Facts
- Goldcorp Exchange Ltd sold gold bullion to customers, claiming it would hold purchased gold on their behalf.
- The company did not keep separated or specifically marked reserves of gold for each customer.
- All gold was combined into a general stock, which proved insufficient to meet all customer claims when Goldcorp failed.
- Customers believed they had ownership of specific gold, but no physical separation or marking took place.
Issues
- Whether a valid trust could be established in favour of customers without specific, identified gold being separated or earmarked for them.
- Whether the company's general, unallocated pool of gold could satisfy the trust requirement of certainty of subject matter.
- Whether customers could be treated as beneficiaries or only as unsecured creditors when assets were commingled and not separately identified.
Decision
- The Privy Council held that no valid trusts were created for the customers.
- The absence of separately identified and marked gold for individual customers meant trust property was not sufficiently certain.
- Customers could not claim specific assets and were therefore treated as unsecured creditors of Goldcorp Exchange Ltd.
Legal Principles
- A fundamental requirement of trust law is the certainty of subject matter: trust assets must be clearly identified and, for physical goods, separated or specifically marked.
- Failure to separate or earmark physical assets for beneficiaries prevents the creation of a valid trust.
- Commercial arrangements purporting to hold assets for others must comply with trust law’s strict separation and identification requirements.

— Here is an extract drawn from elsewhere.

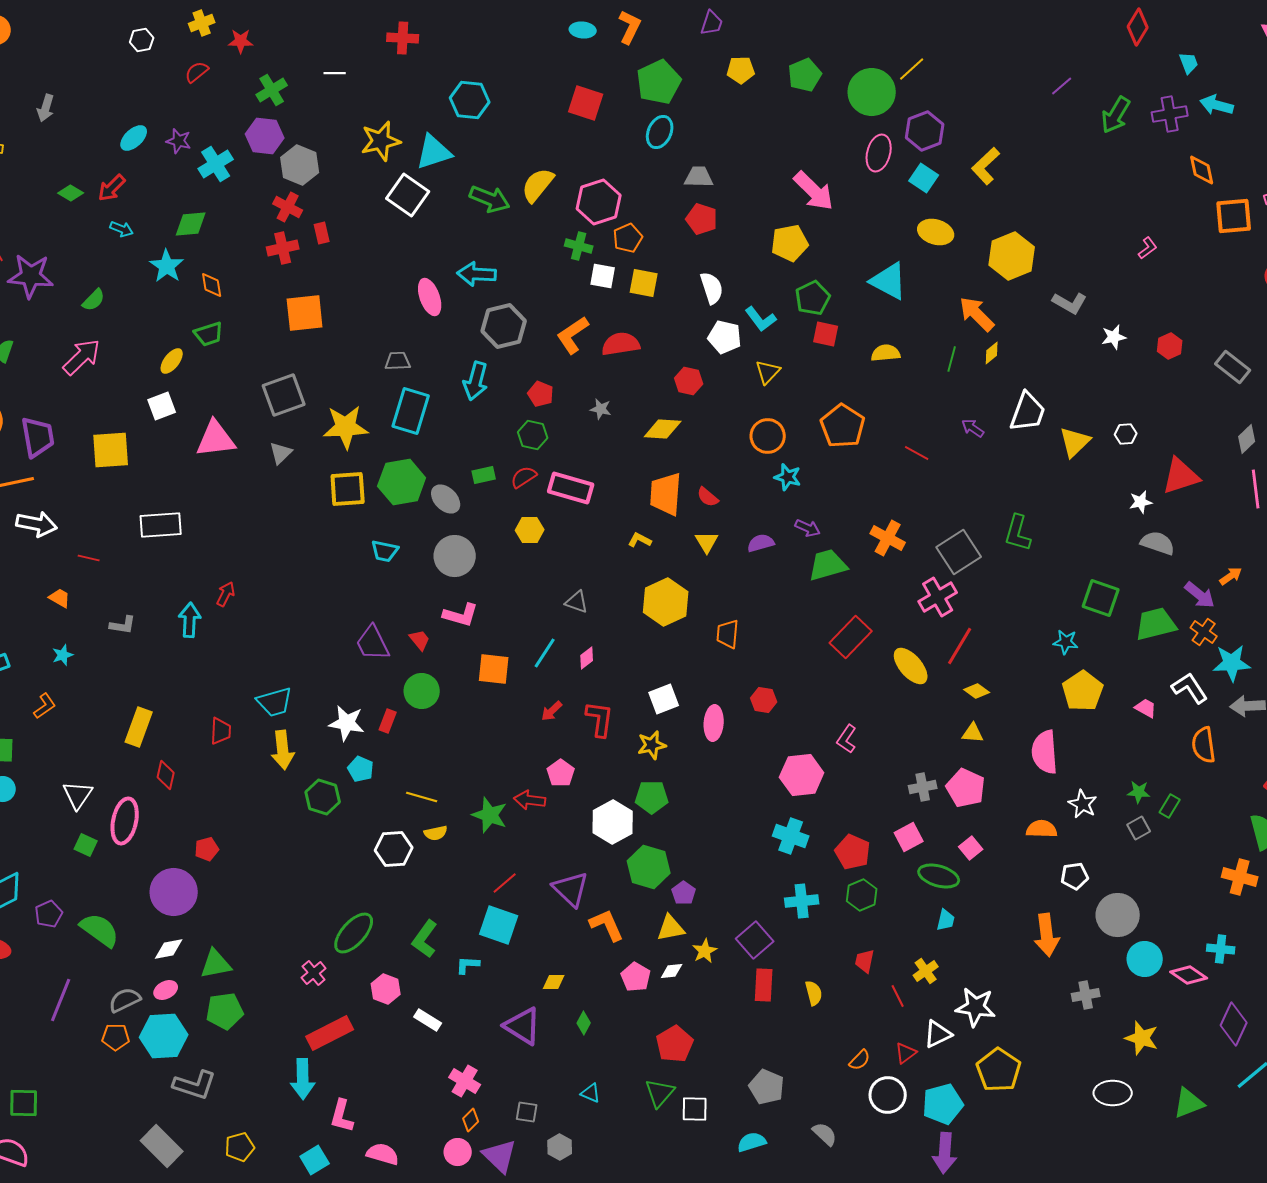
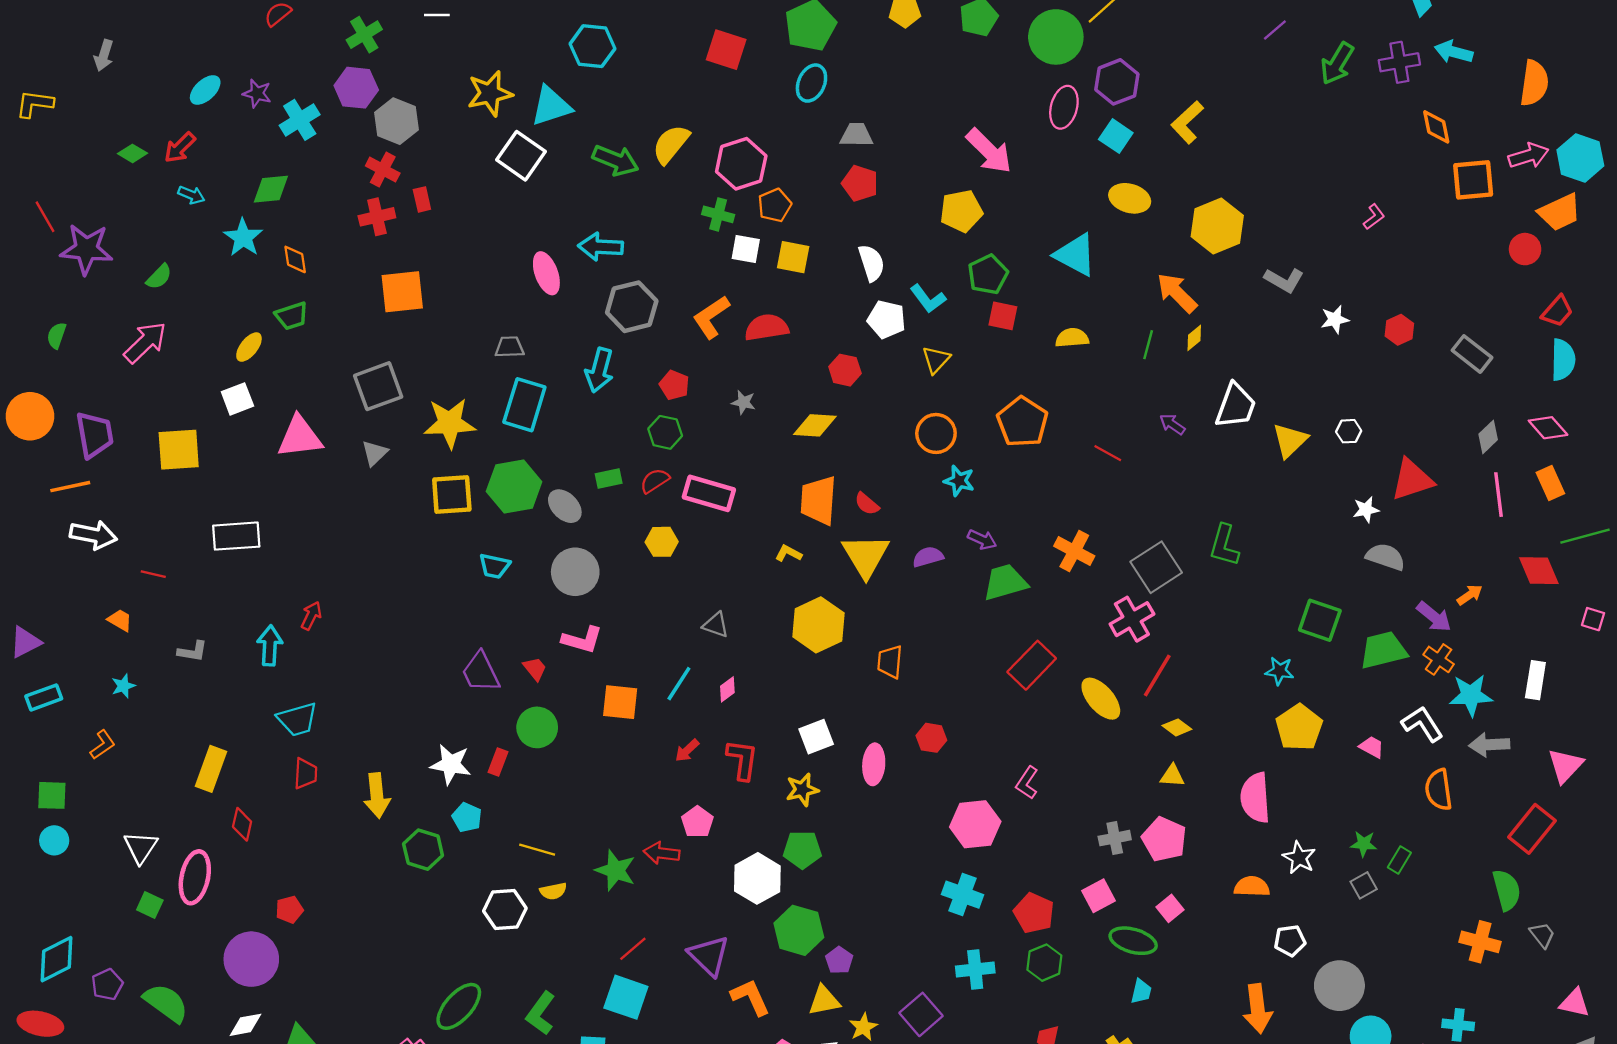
yellow triangle: (707, 542) -> (866, 556), size x1.8
cyan trapezoid: (275, 702) -> (297, 719), moved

- The case distinguishes between physical assets, which require physical separation (as reaffirmed in Re London Wine Co (Shippers) Ltd), and intangible, interchangeable assets like shares, where separation is not always required (as seen in Hunter v Moss).
Conclusion
The Privy Council's decision in Re Goldcorp Exchange Ltd confirms that a trust over physical property fails without clear, separated, and identified trust assets. Customers without specific allocation became unsecured creditors, highlighting the importance of strict compliance with trust law requirements for certainty of subject matter in commercial dealings.